--- Prompt ---
Going through the entries below, copy out each line that contains "الأشخر".

━━━━━ Data to use ━━━━━

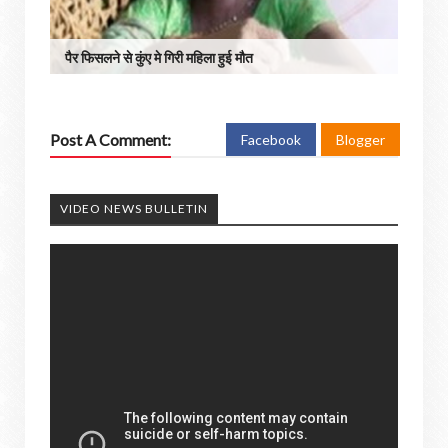
पैर फिसलने से कुंए मे गिरी महिला हुई मौत
Post A Comment:
Facebook
Blogger
VIDEO NEWS BULLETIN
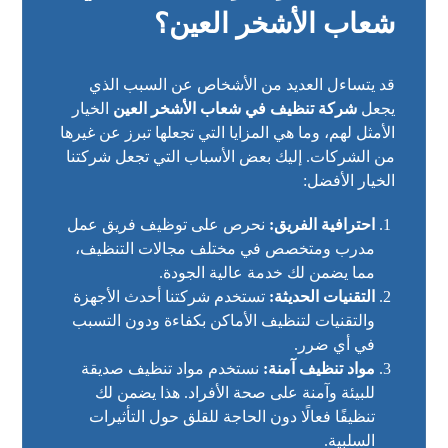
شعاب الأشخر العين؟
قد يتساءل العديد من الأشخاص عن السبب الذي
يجعل
شركة تنظيف في شعاب الأشخر العين
الخيار
الأمثل لهم، وما هي المزايا التي تجعلها تبرز عن غيرها
من الشركات. إليك بعض الأسباب التي تجعل شركتنا
الخيار الأفضل:
احترافية الفريق:
نحرص على توظيف فريق عمل
مدرب ومتخصص في مختلف مجالات التنظيف،
مما يضمن لك خدمة عالية الجودة.
التقنيات الحديثة:
تستخدم شركتنا أحدث الأجهزة
والتقنيات لتنظيف الأماكن بكفاءة ودون التسبب
في أي ضرر.
مواد تنظيف آمنة:
نستخدم مواد تنظيف صديقة
للبيئة وآمنة على صحة الأفراد. هذا يضمن لك
تنظيفًا فعالًا دون الحاجة للقلق حول التأثيرات
السلبية.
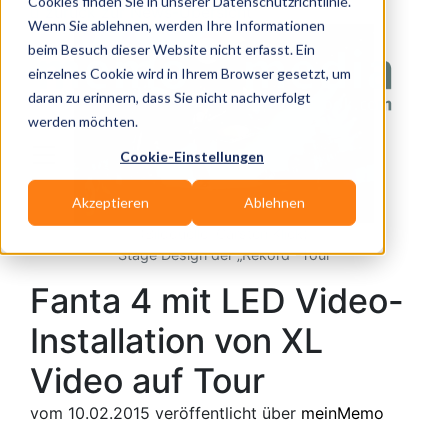
Cookies finden Sie in unserer Datenschutzrichtlinie.
zurück zur News-Übersicht
Wenn Sie ablehnen, werden Ihre Informationen
beim Besuch dieser Website nicht erfasst. Ein
einzelnes Cookie wird in Ihrem Browser gesetzt, um
daran zu erinnern, dass Sie nicht nachverfolgt
werden möchten.
Cookie-Einstellungen
Akzeptieren
Ablehnen
(Bildquelle: Carsten Klick)
Stage Design der „Rekord“-Tour
Fanta 4 mit LED Video-
Installation von XL
Video auf Tour
vom 10.02.2015
veröffentlicht über
meinMemo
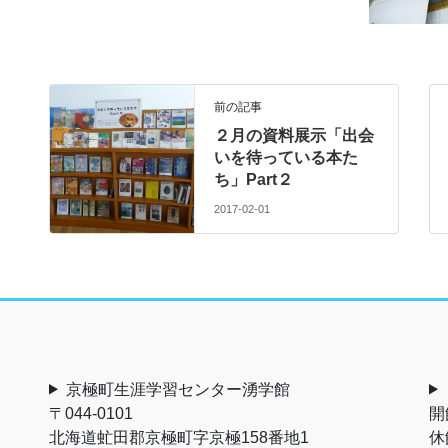
前の記事
２月の資料展示「出会
いを待っている本た
ち」Part２
2017-02-01
京極町生涯学習センター湧学館
〒044-0101
開
北海道虻田郡京極町字京極158番地1
休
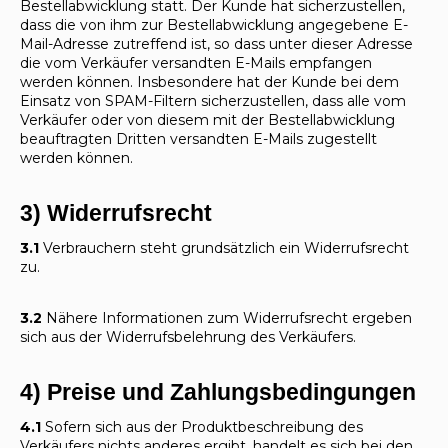
Bestellabwicklung statt. Der Kunde hat sicherzustellen,
dass die von ihm zur Bestellabwicklung angegebene E-
Mail-Adresse zutreffend ist, so dass unter dieser Adresse
die vom Verkäufer versandten E-Mails empfangen
werden können. Insbesondere hat der Kunde bei dem
Einsatz von SPAM-Filtern sicherzustellen, dass alle vom
Verkäufer oder von diesem mit der Bestellabwicklung
beauftragten Dritten versandten E-Mails zugestellt
werden können.
3) Widerrufsrecht
3.1
Verbrauchern steht grundsätzlich ein Widerrufsrecht
zu.
3.2
Nähere Informationen zum Widerrufsrecht ergeben
sich aus der Widerrufsbelehrung des Verkäufers.
4) Preise und Zahlungsbedingungen
4.1
Sofern sich aus der Produktbeschreibung des
Verkäufers nichts anderes ergibt, handelt es sich bei den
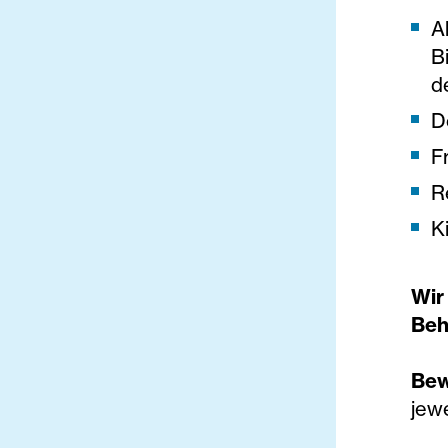
A
B
d
D
F
R
K
Wir
Beh
Bew
jewe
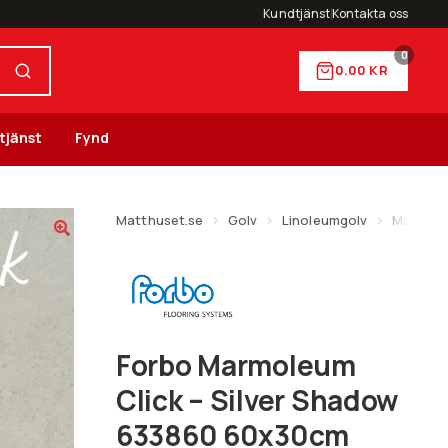
Kundtjänst
Kontakta oss
0
0.00
KR
tjänst
Fynd
Matthuset.se
Golv
Linoleumgolv
Marmole
Forbo Marmoleum
Click – Silver Shadow
633860 60x30cm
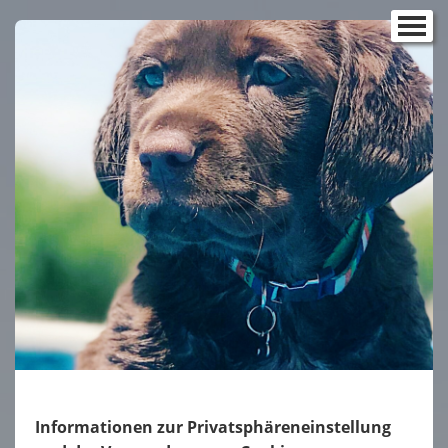
Kontakt
Impressum
Startseite
Unsere Rüden
Gästebuch
Informationen zur Privatsphäreneinstellung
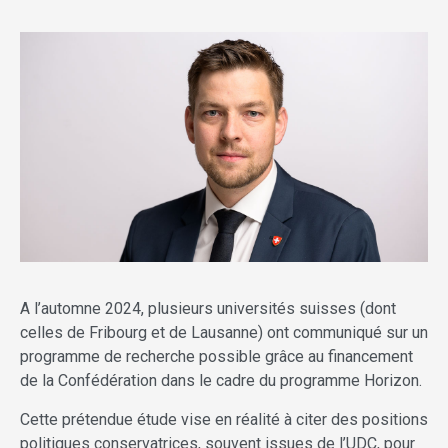
A l’automne 2024, plusieurs universités suisses (dont
celles de Fribourg et de Lausanne) ont communiqué sur un
programme de recherche possible grâce au financement
de la Confédération dans le cadre du programme Horizon.
Cette prétendue étude vise en réalité à citer des positions
politiques conservatrices, souvent issues de l’UDC, pour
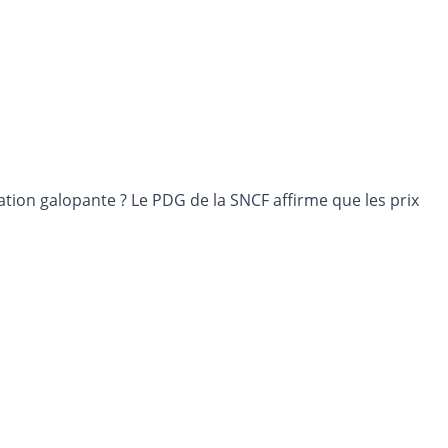
lation galopante ? Le PDG de la SNCF affirme que les prix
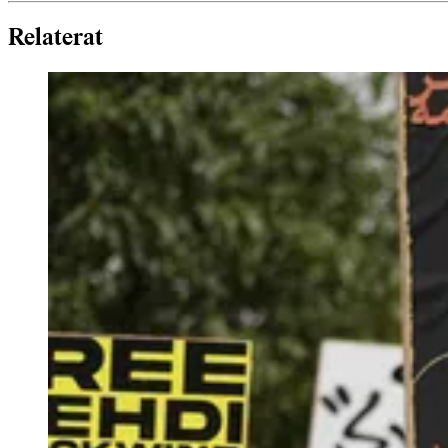
Relaterat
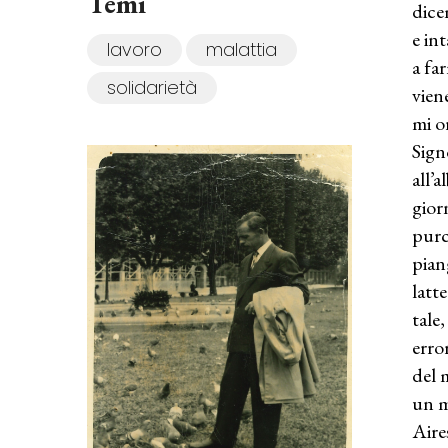
Temi
dice
e in
lavoro
malattia
a fa
solidarietà
vien
mi o
Sign
all’
gior
purc
pian
latt
tale
erro
del 
un m
Aire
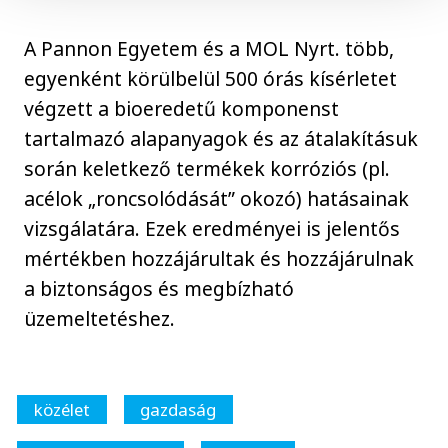
A Pannon Egyetem és a MOL Nyrt. több,
egyenként körülbelül 500 órás kísérletet
végzett a bioeredetű komponenst
tartalmazó alapanyagok és az átalakításuk
során keletkező termékek korróziós (pl.
acélok „roncsolódását” okozó) hatásainak
vizsgálatára. Ezek eredményei is jelentős
mértékben hozzájárultak és hozzájárulnak
a biztonságos és megbízható
üzemeltetéshez.
közélet
gazdaság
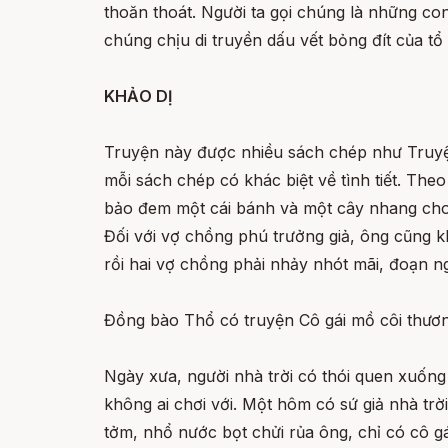
thoăn thoát. Người ta gọi chúng là những con
chúng chịu di truyền dấu vết bỏng đít của tổ t
KHẢO DỊ
Truyện này được nhiều sách chép như Truyện 
mỗi sách chép có khác biệt về tình tiết. The
bảo đem một cái bánh và một cây nhang cho 
Đối với vợ chồng phú trưởng giả, ông cũng k
rồi hai vợ chồng phải nhảy nhót mãi, đoạn n
Đồng bào Thổ có truyện Cô gái mồ côi thương
Ngày xưa, người nhà trời có thói quen xuống 
không ai chơi với. Một hôm có sứ giả nhà tr
tởm, nhổ nước bọt chửi rủa ông, chỉ có cô gá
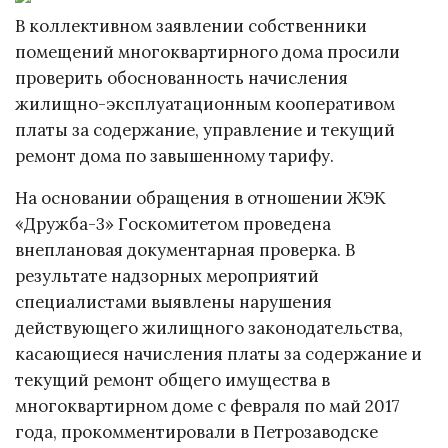
В коллективном заявлении собственники
помещений многоквартирного дома просили
проверить обоснованность начисления
жилищно-эксплуатационным кооперативом
платы за содержание, управление и текущий
ремонт дома по завышенному тарифу.
На основании обращения в отношении ЖЭК
«Дружба-3» Госкомитетом проведена
внеплановая документарная проверка. В
результате надзорных мероприятий
специалистами выявлены нарушения
действующего жилищного законодательства,
касающиеся начисления платы за содержание и
текущий ремонт общего имущества в
многоквартирном доме с февраля по май 2017
года, прокомментировали в Петрозаводске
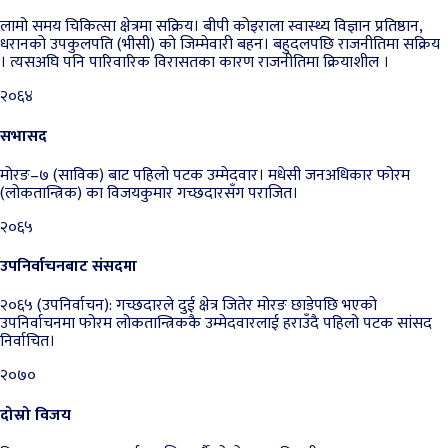
लामो समय चिकित्सा क्षेत्रमा सक्रिय। बीपी कोइराला स्वास्थ्य विज्ञान प्रतिष्ठान,
धरानको उपकुलपति (भीसी) को जिम्मेवारी बहन। बहुदलपछि राजनीतिमा सक्रिय
। त्यसअघि पनि पारिवारिक विरासतका कारण राजनीतिमा क्रियाशील ।
२०६४
सभासद
मोरङ–७ (साविक) बाट पहिलो पटक उम्मेदवार। मधेसी जनअधिकार फोरम
(लोकतान्त्रिक) का विजयकुमार गच्छदारसँग पराजित।
२०६५
उपनिर्वाचनबाट संसदमा
२०६५ (उपनिर्वाचन): गच्छदारले दुई क्षेत्र जितेर मोरङ छाडेपछि भएको
उपनिर्वाचनमा फोरम लोकतान्त्रिककै उम्मेदवारलाई हराउँदै पहिलो पटक सांसद
निर्वाचित।
२०७०
दोस्रो विजय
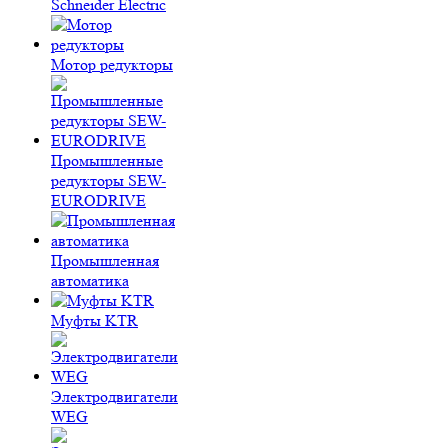
Schneider Electric
Мотор редукторы
Промышленные
редукторы SEW-
EURODRIVE
Промышленная
автоматика
Муфты KTR
Электродвигатели
WEG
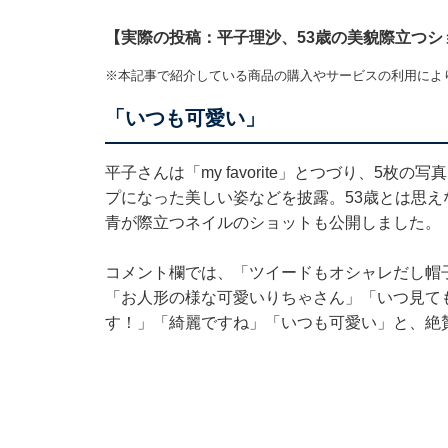
【実際の投稿：平子理沙、53歳の美貌際立つシ
※本記事で紹介している商品の購入やサービスの利用によ
「いつも可愛い」
平子さんは「my favorite」とつづり、5
プになった美しい姿などを披露。53歳とは思
青が際立つネイルのショットも公開しました。
コメント欄では、「ツイードもオシャレだし帽
「お人形の様な可愛いりちゃさん」「いつ見ても
す！」「綺麗ですね」「いつも可愛い」と、絶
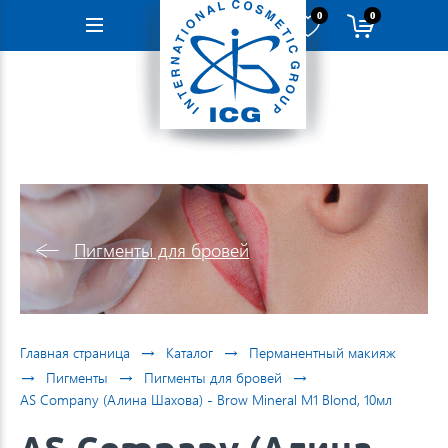
0
0
Навигация
Пигменты для бровей
→
→
Главная страница
Каталог
Перманентный макияж
→
→
→
Пигменты
Пигменты для бровей
AS Company (Алина Шахова) - Brow Mineral M1 Blond, 10мл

━━━━━

--- Answer to the exercise ---
شعاب الأشخر العين؟
شركة تنظيف في شعاب الأشخر العين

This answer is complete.